3. Adversarial Pattern and Content Filtering

This is the most AI-specific layer. Here, you actively search for signatures of known attacks or content that violates your safety policies. This is a dynamic area that evolves as new attack techniques emerge.

  • Denylists: Blocking specific keywords, phrases, or code snippets associated with prompt injection (e.g., “Ignore previous instructions”).
  • Pattern Recognition: Using regular expressions to detect common injection formats or attempts to manipulate system prompts.
  • Toxicity and Safety Classifiers: Employing a smaller, specialized model to classify incoming prompts for hate speech, violence, or other prohibited content before passing them to the main model.
  • Out-of-Distribution Detection: Identifying inputs that are statistically dissimilar from the model’s training data, which are more likely to cause erratic behavior.
Table 15.2.3.1: Mapping Validation Techniques to AI Threats
Validation Technique Primary Target Threat Example Implementation
Length/Size Constraints Denial of Service (DoS) Reject prompts > 10,000 characters.
Schema Validation Malformed Data Attacks Enforce a strict JSON schema for API inputs.
Domain-Specific Range Checks Data Poisoning / Evasion Reject financial transactions with negative values.
Keyword Denylists Prompt Injection Block inputs containing “ignore your instructions and…”.
Safety Classifiers Harmful Content Generation Pre-filter prompts for hate speech using a smaller model.
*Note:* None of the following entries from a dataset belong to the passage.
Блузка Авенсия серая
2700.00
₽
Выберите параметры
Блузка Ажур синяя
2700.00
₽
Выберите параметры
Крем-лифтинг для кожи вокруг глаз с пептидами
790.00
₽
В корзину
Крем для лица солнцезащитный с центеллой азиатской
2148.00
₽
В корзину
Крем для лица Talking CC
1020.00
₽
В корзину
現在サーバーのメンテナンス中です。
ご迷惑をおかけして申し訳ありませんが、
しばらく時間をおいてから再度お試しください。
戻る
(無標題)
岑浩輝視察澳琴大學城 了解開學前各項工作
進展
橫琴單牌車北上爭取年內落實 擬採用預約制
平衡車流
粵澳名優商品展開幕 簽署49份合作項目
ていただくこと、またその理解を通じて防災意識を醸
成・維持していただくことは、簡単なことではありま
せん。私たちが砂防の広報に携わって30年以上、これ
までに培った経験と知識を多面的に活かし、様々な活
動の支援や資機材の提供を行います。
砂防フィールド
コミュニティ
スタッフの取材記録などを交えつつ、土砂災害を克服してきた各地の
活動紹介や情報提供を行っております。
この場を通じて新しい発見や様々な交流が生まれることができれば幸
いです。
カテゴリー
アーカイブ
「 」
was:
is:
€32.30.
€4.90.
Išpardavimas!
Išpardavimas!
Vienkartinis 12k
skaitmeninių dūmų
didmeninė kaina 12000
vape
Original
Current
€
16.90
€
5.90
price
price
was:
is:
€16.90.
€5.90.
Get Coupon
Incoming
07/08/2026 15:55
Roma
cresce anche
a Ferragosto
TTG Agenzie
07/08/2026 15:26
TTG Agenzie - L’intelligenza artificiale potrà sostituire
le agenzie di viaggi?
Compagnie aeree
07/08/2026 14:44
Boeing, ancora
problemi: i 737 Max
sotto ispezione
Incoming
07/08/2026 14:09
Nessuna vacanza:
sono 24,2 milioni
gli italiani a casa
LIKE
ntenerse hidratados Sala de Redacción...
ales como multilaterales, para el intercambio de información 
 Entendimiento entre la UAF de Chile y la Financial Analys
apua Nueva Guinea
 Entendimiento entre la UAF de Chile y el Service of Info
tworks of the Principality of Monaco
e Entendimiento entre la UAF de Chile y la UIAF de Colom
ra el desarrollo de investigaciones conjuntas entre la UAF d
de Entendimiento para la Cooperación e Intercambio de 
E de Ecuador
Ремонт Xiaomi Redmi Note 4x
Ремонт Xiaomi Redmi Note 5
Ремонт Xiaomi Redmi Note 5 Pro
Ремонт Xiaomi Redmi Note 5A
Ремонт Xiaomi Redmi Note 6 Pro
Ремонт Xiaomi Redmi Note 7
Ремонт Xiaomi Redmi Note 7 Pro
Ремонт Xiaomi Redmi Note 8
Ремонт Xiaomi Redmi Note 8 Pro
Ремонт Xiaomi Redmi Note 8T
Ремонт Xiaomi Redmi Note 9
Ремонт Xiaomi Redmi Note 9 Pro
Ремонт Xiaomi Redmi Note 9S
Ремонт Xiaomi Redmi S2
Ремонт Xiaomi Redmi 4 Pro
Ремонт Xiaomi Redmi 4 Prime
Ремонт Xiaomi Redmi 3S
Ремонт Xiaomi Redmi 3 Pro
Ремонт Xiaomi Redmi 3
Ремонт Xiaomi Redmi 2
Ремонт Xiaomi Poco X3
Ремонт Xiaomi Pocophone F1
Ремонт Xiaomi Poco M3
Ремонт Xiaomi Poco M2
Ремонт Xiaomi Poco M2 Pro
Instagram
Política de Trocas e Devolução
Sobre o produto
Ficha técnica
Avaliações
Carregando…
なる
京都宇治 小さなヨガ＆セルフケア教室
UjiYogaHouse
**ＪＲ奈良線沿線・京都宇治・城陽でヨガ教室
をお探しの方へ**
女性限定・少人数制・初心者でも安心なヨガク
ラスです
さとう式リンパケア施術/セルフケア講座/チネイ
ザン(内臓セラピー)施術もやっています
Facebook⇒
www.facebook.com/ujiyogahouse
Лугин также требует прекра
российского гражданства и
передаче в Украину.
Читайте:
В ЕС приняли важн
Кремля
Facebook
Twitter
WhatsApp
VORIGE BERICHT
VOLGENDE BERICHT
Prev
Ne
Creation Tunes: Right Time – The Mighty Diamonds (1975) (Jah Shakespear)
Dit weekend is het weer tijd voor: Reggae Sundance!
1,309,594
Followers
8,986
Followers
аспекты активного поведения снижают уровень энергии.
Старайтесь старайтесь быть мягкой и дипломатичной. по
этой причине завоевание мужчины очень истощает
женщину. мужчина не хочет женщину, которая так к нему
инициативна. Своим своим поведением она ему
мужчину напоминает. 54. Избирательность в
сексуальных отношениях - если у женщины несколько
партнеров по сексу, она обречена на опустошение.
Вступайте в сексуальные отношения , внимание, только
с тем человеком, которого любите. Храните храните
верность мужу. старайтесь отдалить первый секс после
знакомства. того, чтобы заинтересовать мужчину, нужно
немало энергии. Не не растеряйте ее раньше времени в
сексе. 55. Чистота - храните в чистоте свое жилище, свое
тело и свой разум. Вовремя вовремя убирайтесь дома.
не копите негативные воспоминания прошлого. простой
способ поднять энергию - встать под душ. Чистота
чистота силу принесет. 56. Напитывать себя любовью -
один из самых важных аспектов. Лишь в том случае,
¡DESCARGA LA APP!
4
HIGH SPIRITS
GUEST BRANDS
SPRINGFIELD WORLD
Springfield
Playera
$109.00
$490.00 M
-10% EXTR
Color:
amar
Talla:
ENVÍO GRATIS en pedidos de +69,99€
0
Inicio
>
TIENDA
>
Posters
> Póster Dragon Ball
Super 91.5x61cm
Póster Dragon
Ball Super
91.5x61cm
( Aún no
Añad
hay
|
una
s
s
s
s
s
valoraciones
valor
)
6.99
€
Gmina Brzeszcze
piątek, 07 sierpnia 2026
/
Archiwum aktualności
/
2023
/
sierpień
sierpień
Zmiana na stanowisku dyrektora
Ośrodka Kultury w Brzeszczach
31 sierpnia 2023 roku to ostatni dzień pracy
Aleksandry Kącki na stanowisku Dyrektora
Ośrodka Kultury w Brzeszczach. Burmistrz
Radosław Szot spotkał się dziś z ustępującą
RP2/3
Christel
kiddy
Implementing a Layered Validation Pipeline

These techniques should not be implemented in isolation. The most effective approach is a sequential pipeline where inputs are progressively filtered. This “fail-fast” model is efficient, as computationally expensive checks are only performed on inputs that have already passed the cheaper, simpler ones.

Syntactic & Structural Semantic & Plausibility Adversarial & Safety AI Model Input Output Reject/Log

Figure 15.2.3.1: A layered input validation pipeline for an AI system. Each stage filters invalid inputs before they reach the next, more resource-intensive stage.

Key Takeaways

  • Validation is Non-Negotiable: Treat input validation as a mandatory security control, not an optional feature. It is your first and most reliable defense.
  • Adopt a Layered Approach: Combine syntactic, semantic, and adversarial checks into a pipeline. This creates a robust, defense-in-depth architecture.
  • Context is Everything: Effective semantic and adversarial validation depends entirely on your application’s specific domain and threat model. Generic solutions are rarely sufficient.
  • Log Everything: Every failed validation attempt is a valuable piece of intelligence. Logging these events provides an audit trail for compliance and helps you understand the adversarial tactics being used against your system.